⟨
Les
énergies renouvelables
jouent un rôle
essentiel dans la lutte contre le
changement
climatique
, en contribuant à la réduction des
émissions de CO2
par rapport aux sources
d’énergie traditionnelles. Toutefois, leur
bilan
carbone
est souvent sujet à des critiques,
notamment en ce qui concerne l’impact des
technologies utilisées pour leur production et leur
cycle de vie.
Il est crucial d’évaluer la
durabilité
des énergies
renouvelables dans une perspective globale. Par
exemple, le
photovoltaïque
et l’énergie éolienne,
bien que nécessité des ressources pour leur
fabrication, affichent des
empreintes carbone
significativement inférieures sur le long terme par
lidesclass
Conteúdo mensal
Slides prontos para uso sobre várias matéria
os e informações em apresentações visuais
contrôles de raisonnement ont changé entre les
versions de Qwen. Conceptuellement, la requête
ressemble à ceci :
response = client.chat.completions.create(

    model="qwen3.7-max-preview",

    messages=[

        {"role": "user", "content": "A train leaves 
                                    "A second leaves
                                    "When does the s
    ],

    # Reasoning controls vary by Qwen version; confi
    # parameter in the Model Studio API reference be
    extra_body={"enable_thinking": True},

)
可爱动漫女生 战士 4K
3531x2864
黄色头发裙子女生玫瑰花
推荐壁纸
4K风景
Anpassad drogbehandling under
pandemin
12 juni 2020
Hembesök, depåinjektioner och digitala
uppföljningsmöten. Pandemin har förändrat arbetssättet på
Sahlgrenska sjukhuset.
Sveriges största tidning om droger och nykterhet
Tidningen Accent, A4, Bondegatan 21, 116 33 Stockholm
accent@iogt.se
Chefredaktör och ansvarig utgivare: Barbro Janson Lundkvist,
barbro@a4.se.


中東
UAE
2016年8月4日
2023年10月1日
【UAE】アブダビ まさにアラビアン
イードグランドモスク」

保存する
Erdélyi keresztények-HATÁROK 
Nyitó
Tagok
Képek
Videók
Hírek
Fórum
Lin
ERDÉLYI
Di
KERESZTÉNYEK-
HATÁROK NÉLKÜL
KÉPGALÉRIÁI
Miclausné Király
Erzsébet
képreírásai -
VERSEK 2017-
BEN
⟩
⟨
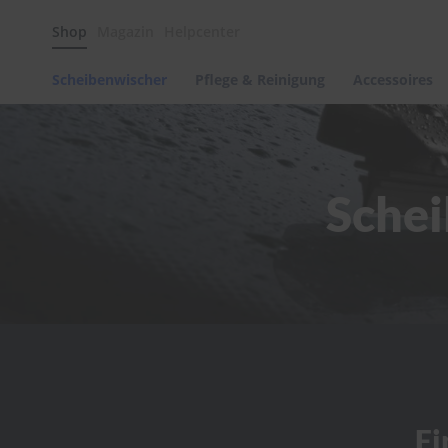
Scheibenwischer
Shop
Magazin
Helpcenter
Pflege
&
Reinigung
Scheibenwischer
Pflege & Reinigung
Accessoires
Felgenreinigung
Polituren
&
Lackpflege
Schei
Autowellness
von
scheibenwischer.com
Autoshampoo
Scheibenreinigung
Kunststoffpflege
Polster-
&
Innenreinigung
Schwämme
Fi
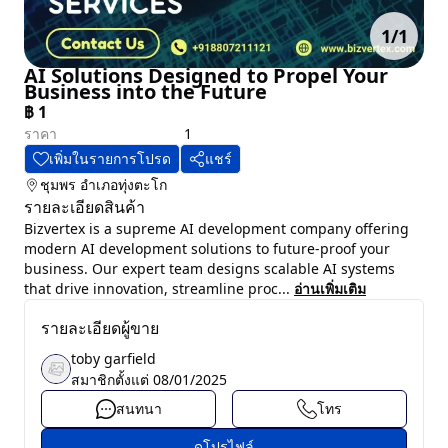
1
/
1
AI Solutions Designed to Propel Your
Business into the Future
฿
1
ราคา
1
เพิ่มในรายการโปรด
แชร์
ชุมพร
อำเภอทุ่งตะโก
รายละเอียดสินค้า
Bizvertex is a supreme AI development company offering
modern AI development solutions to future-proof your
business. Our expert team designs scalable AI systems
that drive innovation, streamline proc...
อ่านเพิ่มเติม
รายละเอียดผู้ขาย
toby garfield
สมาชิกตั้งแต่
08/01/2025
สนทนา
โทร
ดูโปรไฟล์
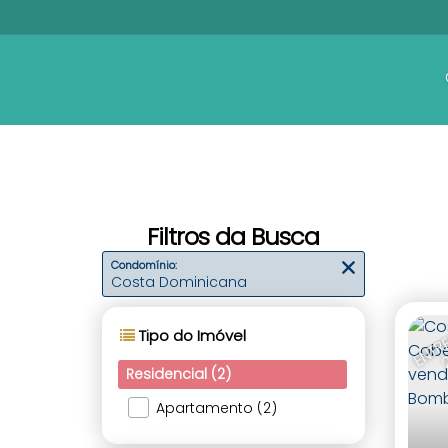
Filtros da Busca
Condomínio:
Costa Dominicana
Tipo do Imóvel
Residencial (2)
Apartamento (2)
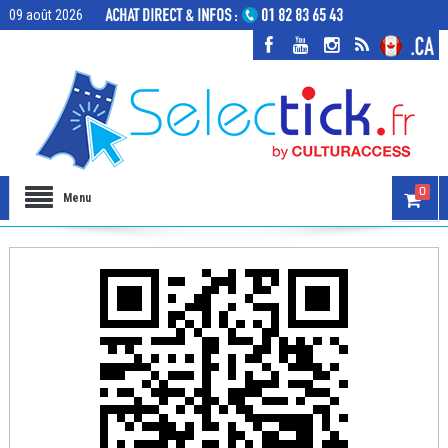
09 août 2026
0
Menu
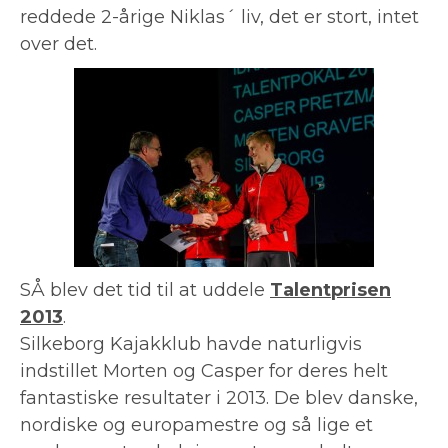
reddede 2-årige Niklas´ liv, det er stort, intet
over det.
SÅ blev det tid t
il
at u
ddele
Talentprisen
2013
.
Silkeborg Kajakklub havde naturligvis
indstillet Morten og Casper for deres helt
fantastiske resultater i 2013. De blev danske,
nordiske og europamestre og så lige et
⟩
⟨
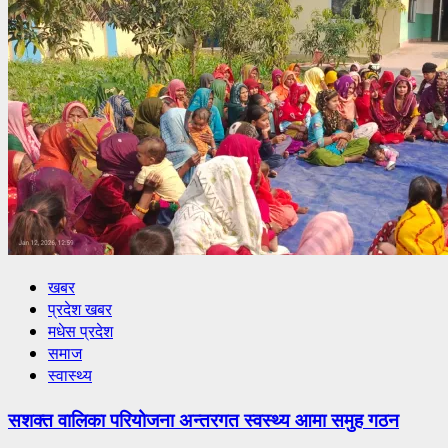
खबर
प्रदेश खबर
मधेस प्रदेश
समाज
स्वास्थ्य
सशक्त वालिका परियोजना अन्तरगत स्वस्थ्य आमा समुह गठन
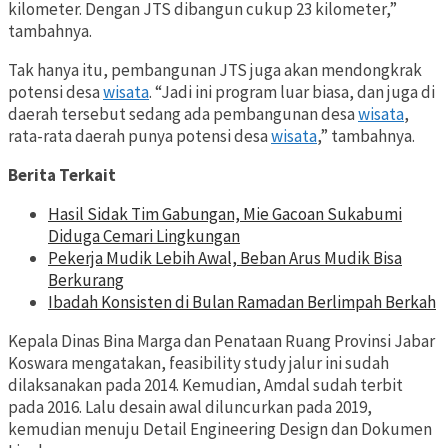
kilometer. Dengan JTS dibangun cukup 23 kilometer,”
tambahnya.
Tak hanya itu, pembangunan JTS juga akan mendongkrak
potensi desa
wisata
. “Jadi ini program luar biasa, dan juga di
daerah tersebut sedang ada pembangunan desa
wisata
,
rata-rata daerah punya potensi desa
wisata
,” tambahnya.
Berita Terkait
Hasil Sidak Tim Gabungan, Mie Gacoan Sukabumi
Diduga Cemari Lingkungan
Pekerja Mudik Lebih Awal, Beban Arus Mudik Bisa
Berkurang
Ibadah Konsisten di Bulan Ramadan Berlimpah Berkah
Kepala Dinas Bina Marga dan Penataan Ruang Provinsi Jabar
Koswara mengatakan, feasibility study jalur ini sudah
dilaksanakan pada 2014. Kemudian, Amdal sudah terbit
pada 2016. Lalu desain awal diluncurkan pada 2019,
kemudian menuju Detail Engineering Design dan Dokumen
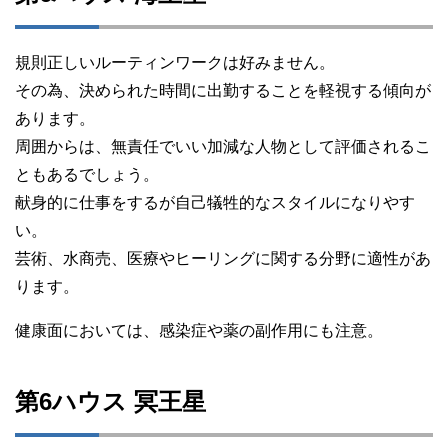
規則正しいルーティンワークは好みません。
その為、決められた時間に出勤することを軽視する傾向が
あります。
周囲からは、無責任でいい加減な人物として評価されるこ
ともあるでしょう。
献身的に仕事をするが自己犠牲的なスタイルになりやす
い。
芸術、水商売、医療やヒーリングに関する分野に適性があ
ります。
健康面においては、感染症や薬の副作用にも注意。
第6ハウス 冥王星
⟩
**YOUR GOAL**: Report each line of the entries where the word "development" occurs.

**ANSWER BOX**:
Bizvertex is a supreme AI development company offering
modern AI development solutions to future-proof your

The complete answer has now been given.